To maintain their successful political grassroots activities and capture the attention of local legislators during another compressed session, credit unions are encouraged to mark their calendars for the League’s annual Legislative Day Event and reception. This year’s event is scheduled for March 27 and will feature a conference briefing at the Abraham Lincoln (formerly Renaissance) hotel, State Capitol visits and an evening reception. Please refer to the League’s Web site for registration information and other event details.

On the regulatory fee case front, the Illinois Division of Financial Institutions (DFI) issued its 2006 regulatory fee invoices to state-chartered credit unions on or about December 11, 2006 (notwithstanding the statutory payment deadline of March 1, 2006). In response and on behalf of those credit unions, the League filed a motion in the pending regulatory fee case to enjoin the agency from assessing the fee without giving the credit unions the fee credit to which they were statutorily entitled under the Illinois Credit Union Act (ICUA). The League’s banking co-plaintiffs joined in the motion, since the Division of Banks had similarly assessed regulatory fees to banks without including a fee credit.
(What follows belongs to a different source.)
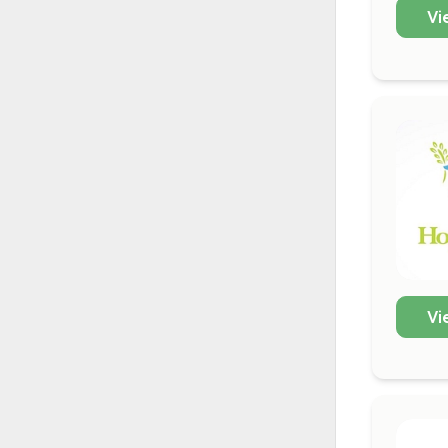
Vi
Vi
In response to the motion filed by the League and its co-plaintiffs and following a hearing on December 18, 2006, Judge Leo Zappa ruled on December 22, 2006 the DFI need not recognize and apply the statutorily mandated excess fee credit mechanism in connection with its 2006 regulatory fee assessments. The Judge found preservation of the status quo would not be maintained consistent with the preliminary injunction the League successfully obtained in March 2005, if the disputed money (i.e., the credit) was returned prior to resolution of the case. As previously reported, the injunction restricts DFI from transferring any moneys from the Credit Union Fund, except for purposes prescribed in the ICUA. The Judge further found that the manner in which the disputed funds are expended is merely delayed until the case is decided on the merits.

Along with its co-plaintiffs, the League was disappointed in the Judge’s ruling, because it ignored the factual and statutory bases upon which new regulatory fee assessments are made. Nonetheless, the League was pleased he reaffirmed the viability of the injunction against DFI – that injunction continues to prohibit the State from sweeping the credit union dedicated fund or expending monies for purposes unrelated to credit union regulatory supervision. At this point, the League and its co-plaintiffs are vigorously prosecuting the case to its conclusion. In that regard, new discovery (interrogatories and requests to produce documents) were served on Governor Blagojevich, DFPR Secretary Dean Martinez, DFI Director Gina DeCiani and each of the other defendants on February 1, 2007.